The professional with the office down the street from you will have very little experience in these areas. The most common "advice" we hear from them through our clients with immediate nursing home situations is that there is nothing that can be done: they are simply told they have to expend all of their assets. But this is not the answer. First, the term "spend down" does not equate under the law to "go broke," particularly for a married couple. Second, the case worker at the County Medicaid Department is trained and overseen by those in charge of limiting Medicaid expenditures. Their job is not to protect your financial independence by providing you advice, but to process paperwork.
The lack of competent impartial advisors often leads to unfortunate results. One client, by the time she had first contacted us, had applied every penny she and her husband owned to pay for the husband's custodial care, and was in the process of mortgaging their home to continue to provide for his care, without anyone telling her she was spending money the law entitled her to keep for her own needs. We have spoken to another woman who was threatened with immediate imprisonment for her refusal to sign over accounts on which her sister's name appeared, even though she was clearly not required to under the law. While these cases are extreme, they illustrate the point that a knowledgeable professional should be in your corner.
The neighbor's suggestion to give everything to the children is NOT the answer, especially if your are merely worried about the possibility of a nursing home stay.

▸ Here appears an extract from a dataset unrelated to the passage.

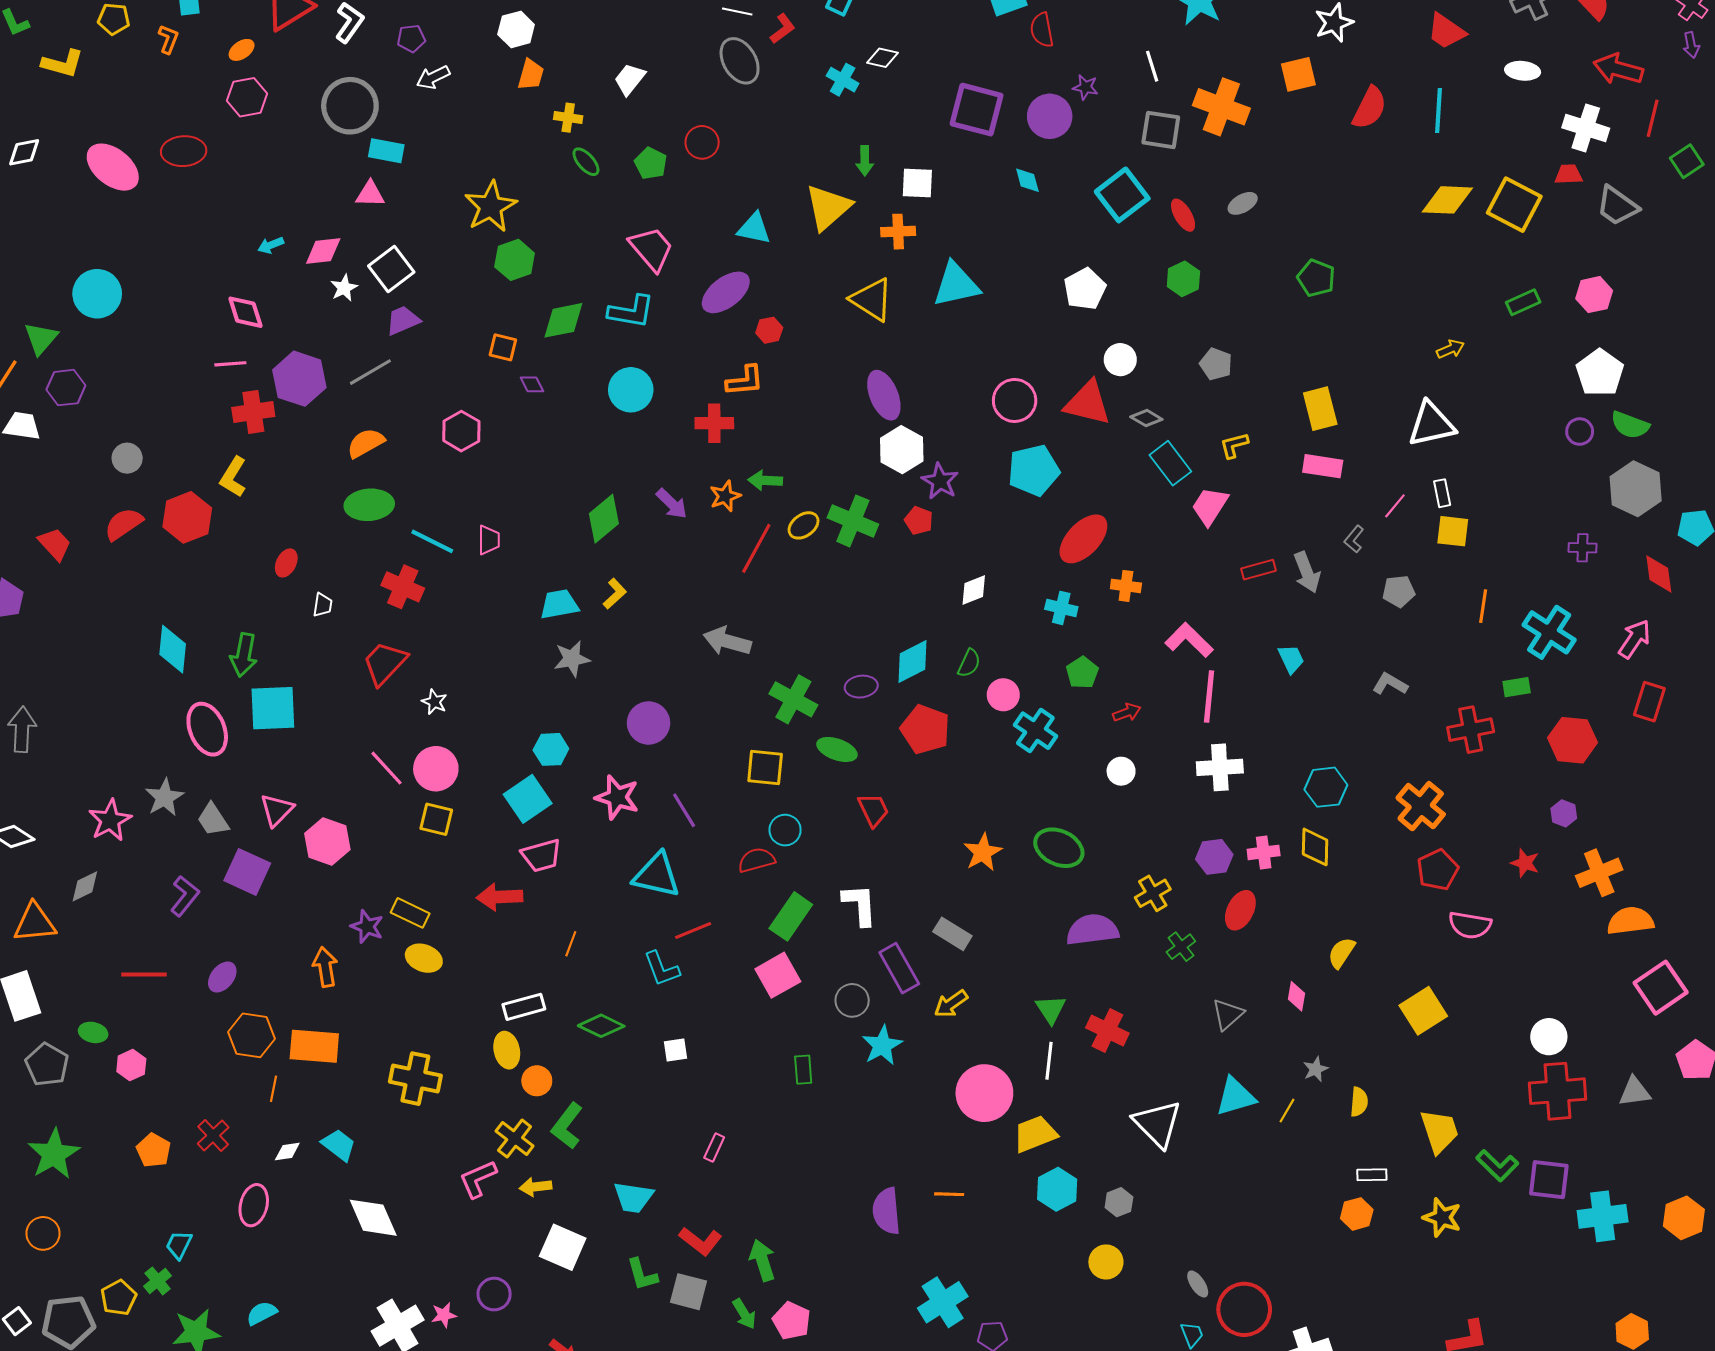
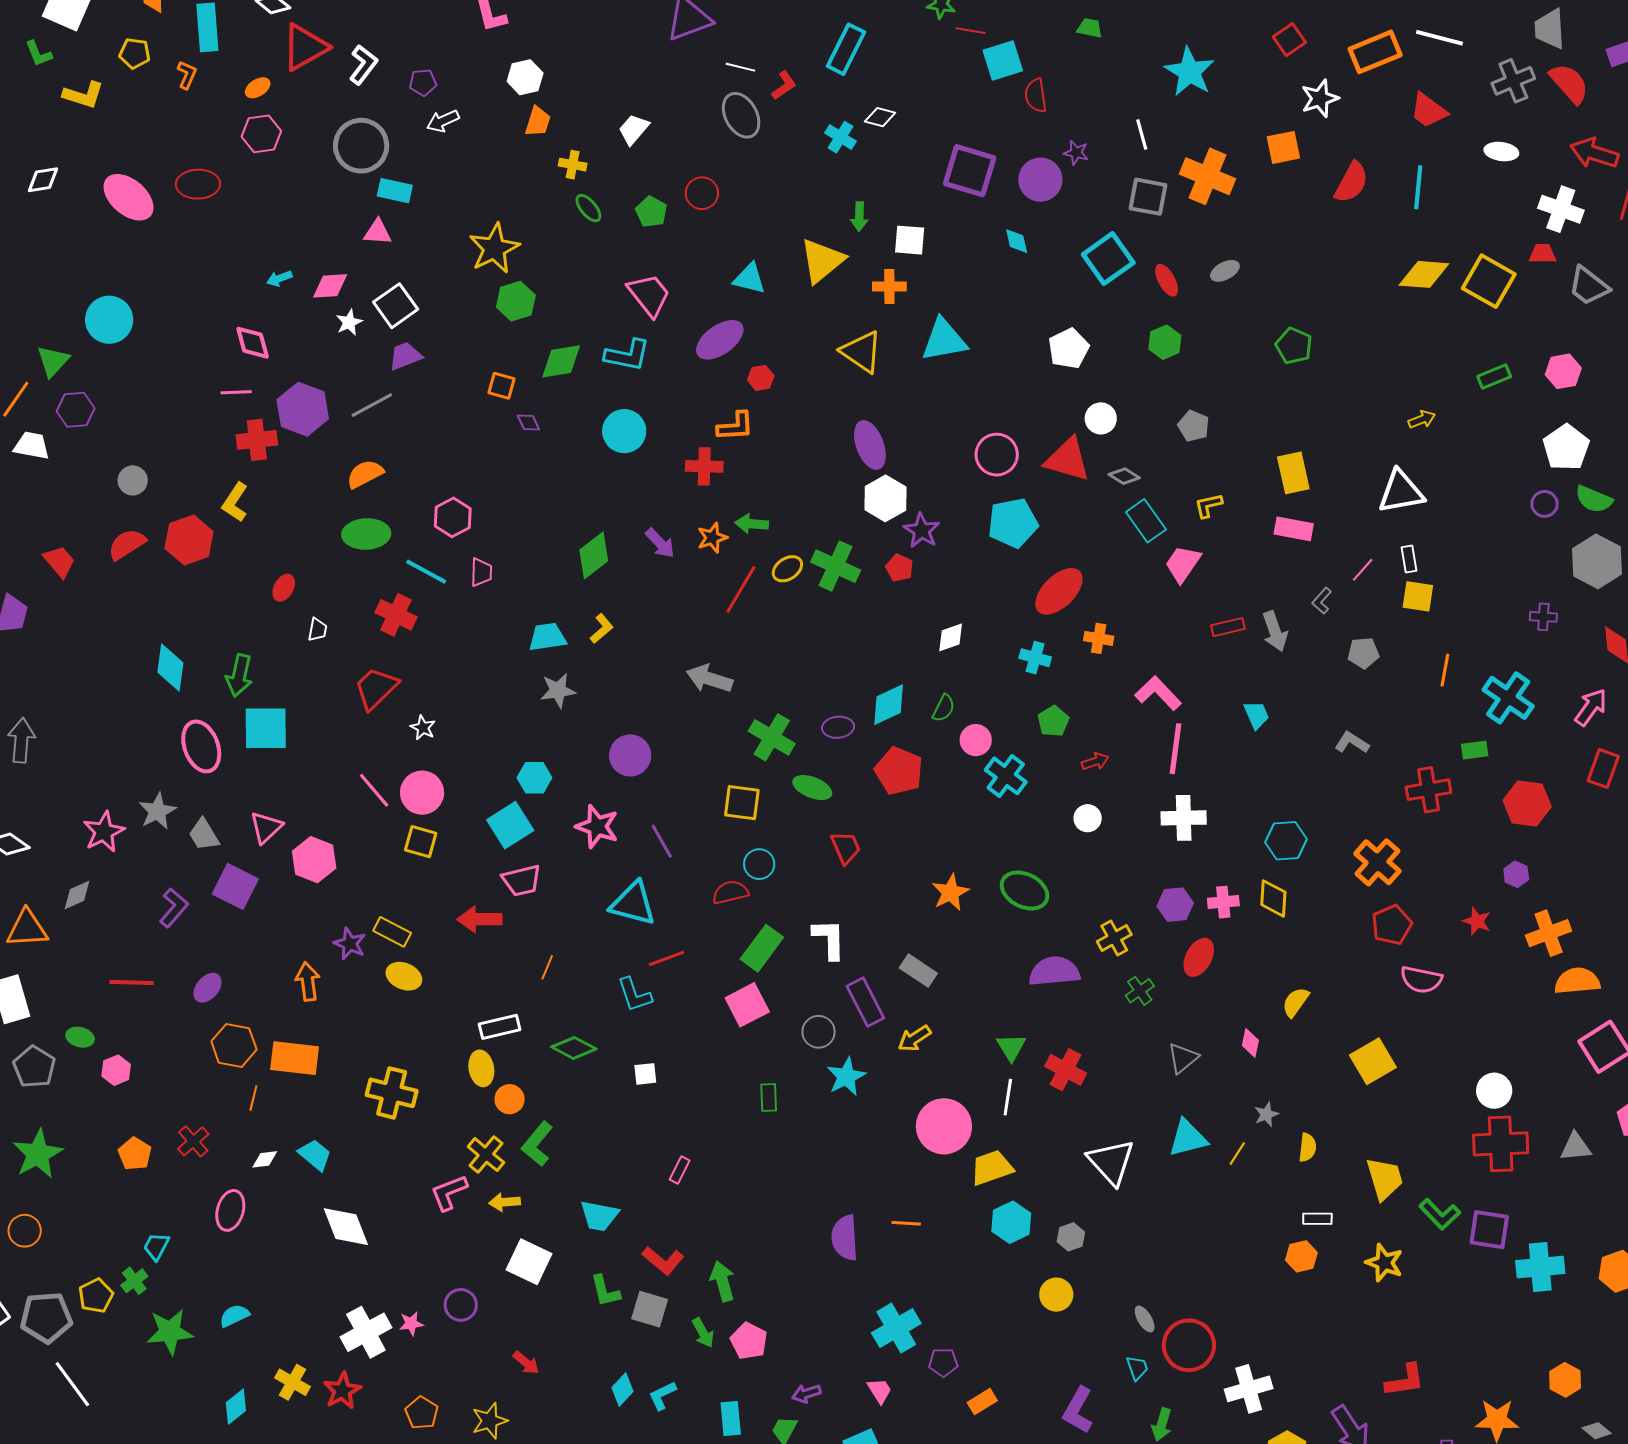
pink hexagon: (461, 431) -> (453, 517), moved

Further, it will NOT work if there is a need for such care in the next few years.
Our firm assists seniors and their families navigate this difficult area on a daily basis. We have the knowledge and experience to provide you and your loved ones with a complete and thorough evaluation of your needs, develop a concise plan of action and supply all the support necessary for the execution of that plan.
Beware of "advisors" who offer free advice: if they are not government or non-profit workers, then they must get paid from you somehow.

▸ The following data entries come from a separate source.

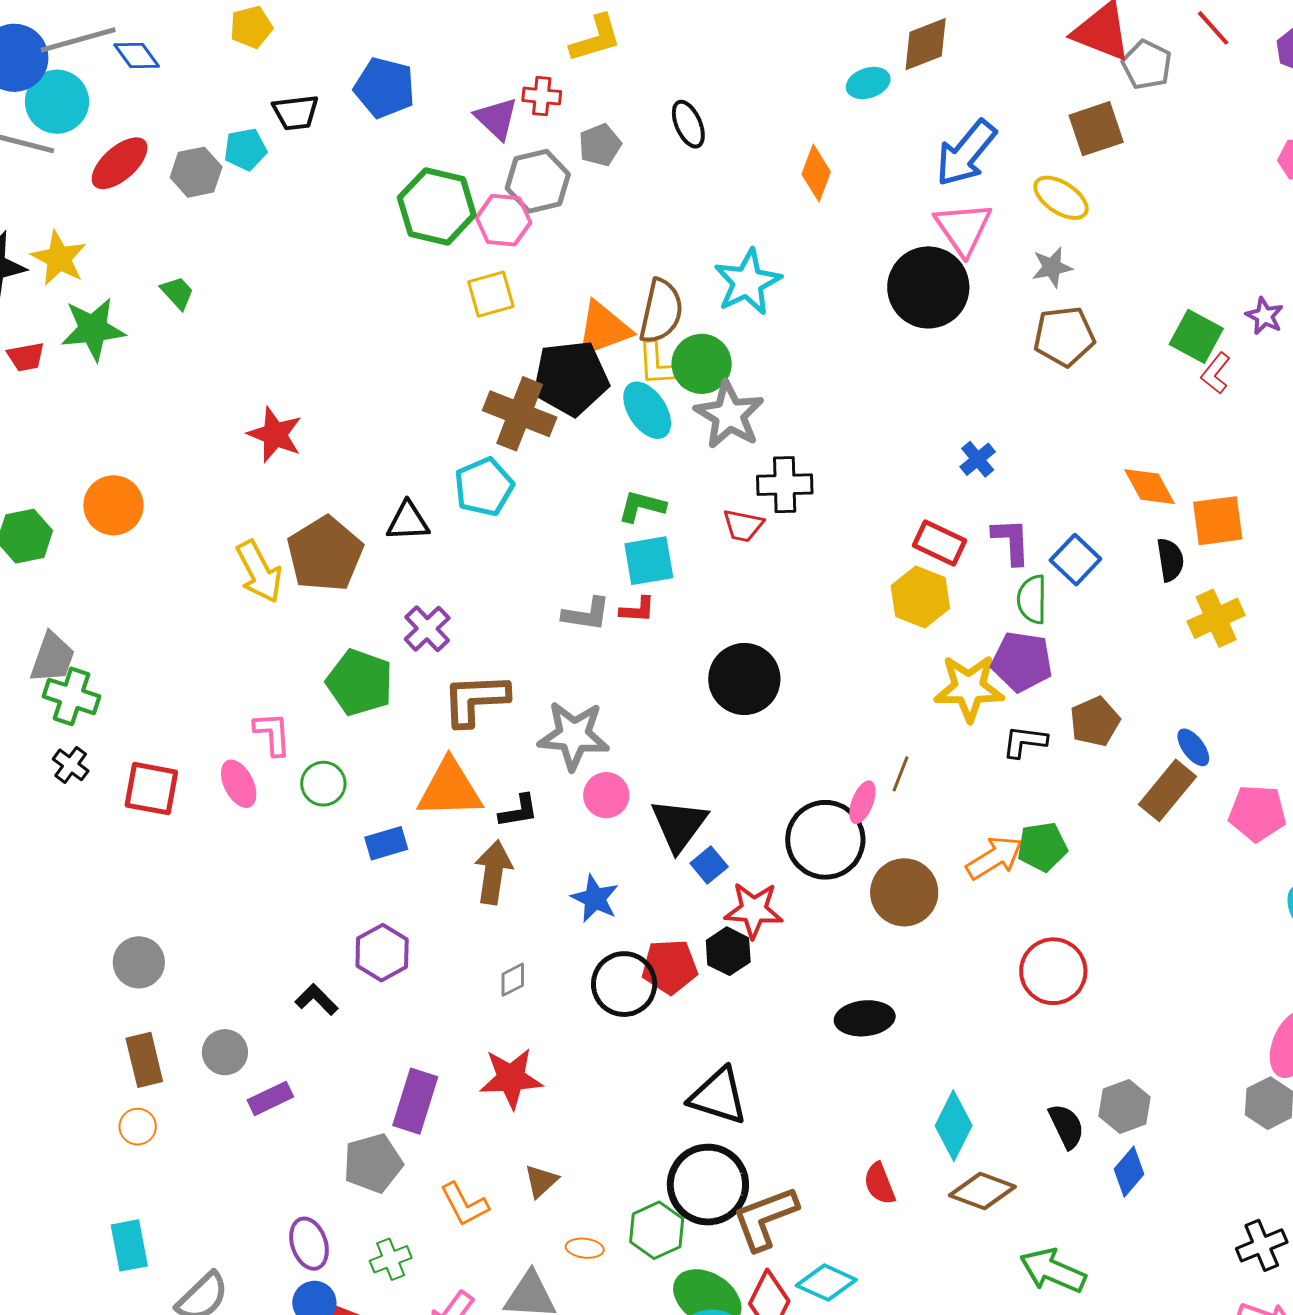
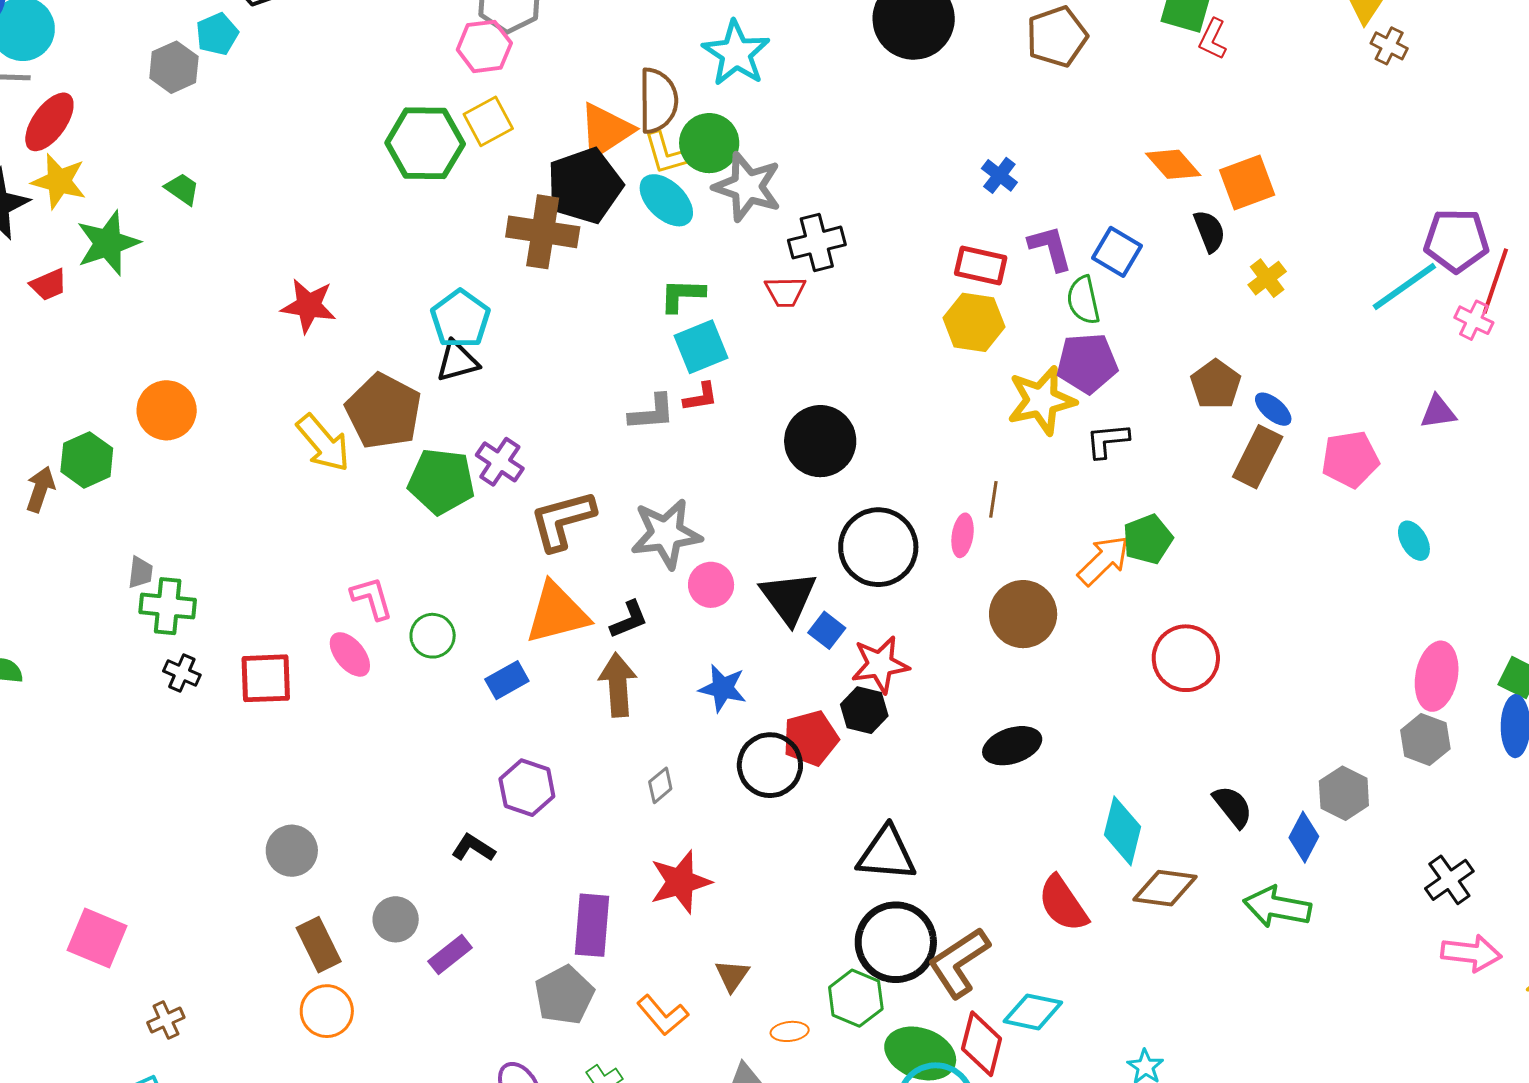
red ellipse: (120, 163) -> (49, 122), moved
green hexagon: (437, 206) -> (425, 143), moved
cyan pentagon: (484, 487) -> (460, 319), moved
yellow cross: (1216, 618) -> (1267, 278), size x0.7
gray trapezoid: (52, 658) -> (140, 572), size x0.6
green pentagon: (360, 682) -> (441, 481), moved
brown pentagon: (1095, 721) -> (1216, 384), moved
black circle: (825, 840) -> (878, 547), moved
gray hexagon: (1124, 1107) -> (1344, 793), moved
orange circle: (138, 1127) -> (327, 1011), size x1.4
red semicircle: (879, 1184) -> (1063, 904), size x1.4
green arrow: (1053, 1271) -> (1277, 907), moved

And use common sense: the Medicaid laws are complex and constantly changing, and solutions are unique to each case. "Experts" offering to sell you videos are really "reeling you in" to buy more services, because a video is not going to give you the best solutions to your problems and the tools to accomplish them.
Are they up-front about this or are they hiding something from you? What do you KNOW about them? If you receive poor advice, what are your RIGHTS? Especially if the "advisors" or "experts" are working through an out-of-state company, for instance. Whether they are in state or out of state, non-attorney "advisors" can simply shut their doors tomorrow and leave you with the unfortunate consequences. The Ohio Attorney General's Office has filed a lawsuit against "paralegals" who represented themselves as "Medicaid specialists" and were contracting to help seniors qualify for Medicaid, but skipped the State after scamming seniors out of tens of thousands of dollars (read the Attorney General's news release by clicking here.) More recently, The Supreme Court of Ohio's Board on the Unauthorize Practice of Law issued an Opinion (UPL 11-01) declaring that Medicaid planning by a non-attorney constiutes the unauthorized practice of law and is subject to enforcement procedures.

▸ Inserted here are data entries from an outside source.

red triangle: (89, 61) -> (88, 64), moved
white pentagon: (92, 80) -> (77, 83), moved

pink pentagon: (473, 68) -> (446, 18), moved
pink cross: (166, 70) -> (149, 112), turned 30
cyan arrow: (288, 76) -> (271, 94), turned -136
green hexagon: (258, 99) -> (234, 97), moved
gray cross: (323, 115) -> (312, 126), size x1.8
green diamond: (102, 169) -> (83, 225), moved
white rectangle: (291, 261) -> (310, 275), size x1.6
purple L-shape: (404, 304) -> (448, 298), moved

Be wary of so called elder law attorneys who have very little experience in this area of the law. In many cases, these attorneys have bought website content and legal documents from others and have very little understanding of the intricacies of the laws, policies, and processes involved in public benefits practice.
While quality representation should be of primary concern, be mindful of fees. Some attorneys will charge two to three times the amount that other experienced attorneys will charge for the same service. Trust your intuition: if the fees seem exorbitantly high, they probably are!
And be aware of financial advisors who offer to sell Medicaid planning through out of state attorneys under a new scheme. These attorneys operate under the cloak of an out of state limited liability company (again, no liability). They offer to coordinate with in-state attorneys, but these in-state attorneys are inexperienced in the Medicaid field and are typically brought in only for the purpose of walking the Medicaid application into the County after the "planning" has already been done (for a much smaller fee than the out of state company receives). The plan usually involves an irrevocable trust and the sale of an annuity. That is where the financial advisor makes their money and what drives this scheme. The problems with this contrivance include that this is a "one size fits all" model that, at best, will only work for a minority of individuals, and the fact that the purchase of the annuity serves no purpose other than to generate a commision for the agent!
Finally, never agree to a "free irrevocable trust" from an insurance company, whether tied to the purchase of a life insurance policy or annuity. "Selling" these trusts consitutes the unauthorized practice of law, but more importantly, makes the funds put into the trust inaccessible to anyone including you until you die (even if you ultimately need the money because Medicaid is required within the five year look back period). For many people, utilization of any irrevocable trust would not be the best means of Medicaid planning due other more beneficial options available to them based on their unique circumstances.